The point is that writing simple software in C is possible. But writing complex software is very very hard.


Every mail server I've ever run has been qmail, including my current company's current mail server, which backs a relatively popular blog and a pretty healthy number of press hits with @matasano.com mail addresses, along with several decently active open mailing lists, and I simply don't have any of these problems you're talking about.

If you took a class with Bernstein, you might be familiar with the ISP whose entire mail operation, including customer POP and virtual hosting, I ran on qmail --- that'd be EnterAct. So yeah, I'm not buying your "qmail is too simple to matter" argument. If you want to chase it down, I'll be happy to show you where the last few Sendmail vulnerabilities were found. Clue: not in the crazy Sendmail features that qmail lacks.

But that's besides the point.
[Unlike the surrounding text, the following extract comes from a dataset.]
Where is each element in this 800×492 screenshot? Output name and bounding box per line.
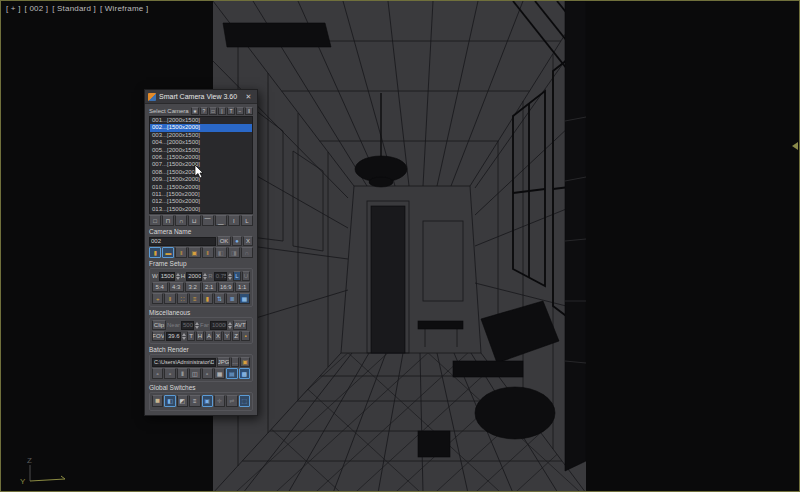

You didn't answer my question.

Name a piece of code of comparable complexity to qmail that's never had an integer overflow. Here's another hint: Perl isn't one of them.


The mistakes are so amateurish that it should raise questions about the rest of the codebase (i.e. the defects which are yet to be found)...


What projects have you done?


should raise questions about the rest of the codebase (i.e. the defects which are yet to be found)

It has.


By who? Cite someone who matters.


Haven't you heard about JF's talk at PH-Neutral and the memory corruption vulns they found in Python and Perl? Not a good idea to use those for anything serious either. I guess we're all stuck with Erlang.